- **REQUIRED ACTION**: Copy exactly the stretch of data below from the line with "bedoeling dat een" through the line with "ベリーズカフェの書籍化作品", including both of those lines.

- **DATASET EXTRACT**:
■ ■ ■ ■ ■

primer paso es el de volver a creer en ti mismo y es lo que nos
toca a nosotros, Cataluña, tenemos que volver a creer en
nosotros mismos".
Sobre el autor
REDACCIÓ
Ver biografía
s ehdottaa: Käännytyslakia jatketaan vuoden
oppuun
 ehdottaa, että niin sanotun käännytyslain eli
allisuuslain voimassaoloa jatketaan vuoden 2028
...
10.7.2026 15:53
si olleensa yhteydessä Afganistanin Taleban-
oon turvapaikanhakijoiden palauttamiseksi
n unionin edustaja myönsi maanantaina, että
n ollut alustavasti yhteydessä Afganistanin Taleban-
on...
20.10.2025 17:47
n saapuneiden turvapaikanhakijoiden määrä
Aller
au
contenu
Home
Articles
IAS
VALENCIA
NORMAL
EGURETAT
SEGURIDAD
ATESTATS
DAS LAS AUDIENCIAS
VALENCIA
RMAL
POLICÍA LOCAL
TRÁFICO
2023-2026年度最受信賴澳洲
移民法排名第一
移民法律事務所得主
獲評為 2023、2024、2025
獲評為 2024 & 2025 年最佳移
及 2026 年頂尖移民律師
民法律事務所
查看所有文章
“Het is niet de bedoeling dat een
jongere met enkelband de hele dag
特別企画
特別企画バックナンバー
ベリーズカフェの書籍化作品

■ ■ ■ ■ ■

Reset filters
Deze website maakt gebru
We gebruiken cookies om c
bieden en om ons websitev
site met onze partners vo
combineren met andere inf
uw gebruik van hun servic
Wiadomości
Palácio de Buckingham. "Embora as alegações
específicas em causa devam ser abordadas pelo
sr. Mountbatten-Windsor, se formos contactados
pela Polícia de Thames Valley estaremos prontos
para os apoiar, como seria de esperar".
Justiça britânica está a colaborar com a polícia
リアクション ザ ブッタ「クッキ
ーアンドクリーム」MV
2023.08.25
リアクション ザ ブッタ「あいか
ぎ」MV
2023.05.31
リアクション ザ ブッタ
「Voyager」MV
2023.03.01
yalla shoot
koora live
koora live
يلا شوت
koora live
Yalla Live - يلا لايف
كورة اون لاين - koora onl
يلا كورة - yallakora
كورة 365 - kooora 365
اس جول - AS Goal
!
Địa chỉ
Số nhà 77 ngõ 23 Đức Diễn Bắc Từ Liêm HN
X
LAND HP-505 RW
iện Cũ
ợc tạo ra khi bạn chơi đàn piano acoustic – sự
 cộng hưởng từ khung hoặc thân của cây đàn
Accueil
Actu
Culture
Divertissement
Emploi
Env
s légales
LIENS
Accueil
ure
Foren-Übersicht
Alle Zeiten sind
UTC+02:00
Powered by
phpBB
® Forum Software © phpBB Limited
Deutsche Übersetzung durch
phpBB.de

■ ■ ■ ■ ■

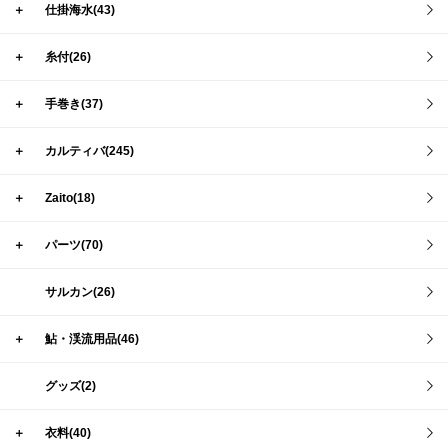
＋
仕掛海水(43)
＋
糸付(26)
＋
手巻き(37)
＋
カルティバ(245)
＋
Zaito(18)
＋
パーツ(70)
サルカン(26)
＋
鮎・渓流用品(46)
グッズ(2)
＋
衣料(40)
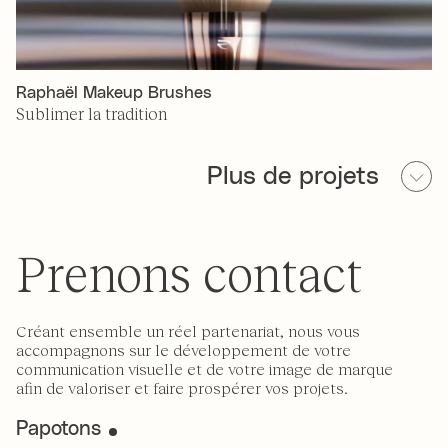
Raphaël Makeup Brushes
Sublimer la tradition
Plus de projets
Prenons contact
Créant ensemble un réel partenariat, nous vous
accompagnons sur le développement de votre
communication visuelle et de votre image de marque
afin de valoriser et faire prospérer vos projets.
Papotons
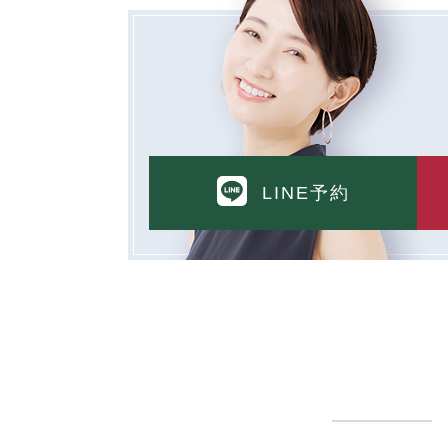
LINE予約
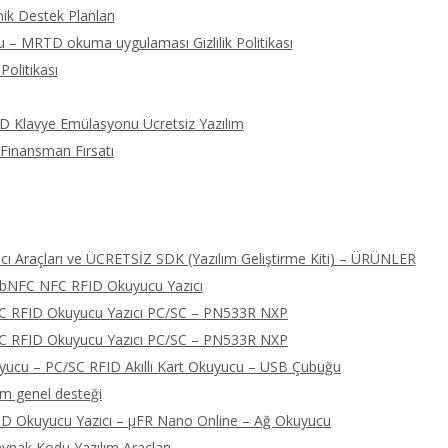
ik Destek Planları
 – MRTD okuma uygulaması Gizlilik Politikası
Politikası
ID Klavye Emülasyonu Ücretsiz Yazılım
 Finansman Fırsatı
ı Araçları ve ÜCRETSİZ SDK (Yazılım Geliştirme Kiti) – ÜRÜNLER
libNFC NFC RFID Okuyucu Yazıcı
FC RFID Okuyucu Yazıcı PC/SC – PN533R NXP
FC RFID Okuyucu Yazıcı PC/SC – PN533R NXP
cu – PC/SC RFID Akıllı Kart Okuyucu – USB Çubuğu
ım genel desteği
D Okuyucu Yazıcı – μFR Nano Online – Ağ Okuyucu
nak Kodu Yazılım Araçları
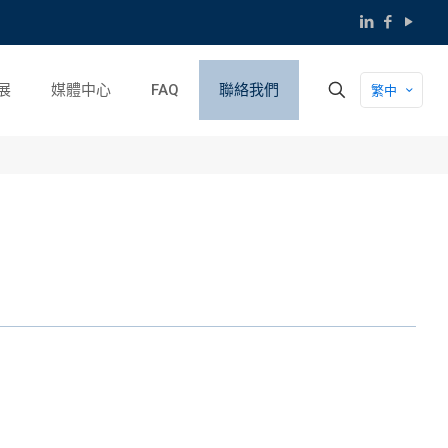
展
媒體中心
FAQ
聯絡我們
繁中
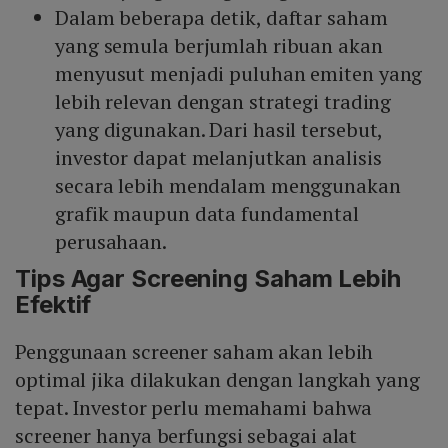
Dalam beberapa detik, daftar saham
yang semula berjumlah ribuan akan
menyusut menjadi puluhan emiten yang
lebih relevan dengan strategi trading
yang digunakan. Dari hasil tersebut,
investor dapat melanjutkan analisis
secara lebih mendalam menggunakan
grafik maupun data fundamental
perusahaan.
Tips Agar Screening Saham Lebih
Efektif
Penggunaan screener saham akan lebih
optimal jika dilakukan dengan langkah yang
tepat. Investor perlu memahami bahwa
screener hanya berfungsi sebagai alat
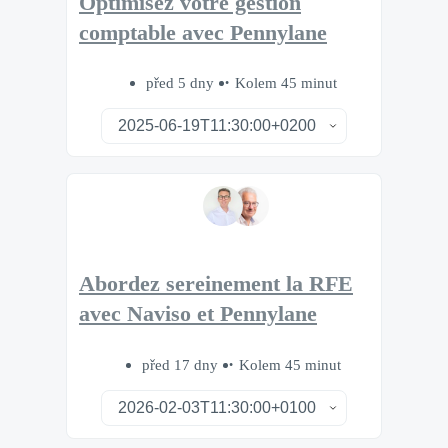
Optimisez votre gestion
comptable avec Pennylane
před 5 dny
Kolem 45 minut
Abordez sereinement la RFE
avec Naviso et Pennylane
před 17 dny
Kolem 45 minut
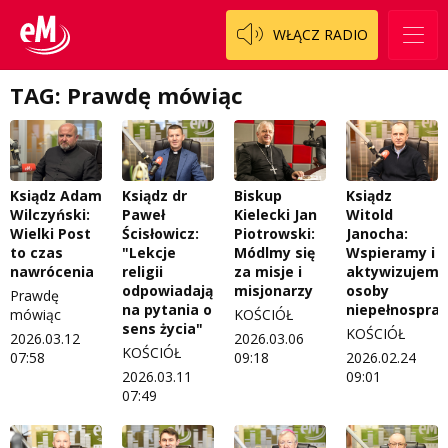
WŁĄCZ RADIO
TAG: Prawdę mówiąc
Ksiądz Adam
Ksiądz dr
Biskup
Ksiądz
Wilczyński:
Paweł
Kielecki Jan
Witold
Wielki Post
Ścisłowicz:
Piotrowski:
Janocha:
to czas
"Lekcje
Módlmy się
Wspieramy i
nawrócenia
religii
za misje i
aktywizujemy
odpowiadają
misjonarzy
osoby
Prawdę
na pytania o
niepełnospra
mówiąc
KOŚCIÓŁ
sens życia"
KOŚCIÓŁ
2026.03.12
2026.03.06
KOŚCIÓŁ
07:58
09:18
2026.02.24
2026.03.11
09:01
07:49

■ ■ ■ ■ ■

- **SOLUTION TO THIS TASK**:
“Het is niet de bedoeling dat een
jongere met enkelband de hele dag
特別企画
特別企画バックナンバー
ベリーズカフェの書籍化作品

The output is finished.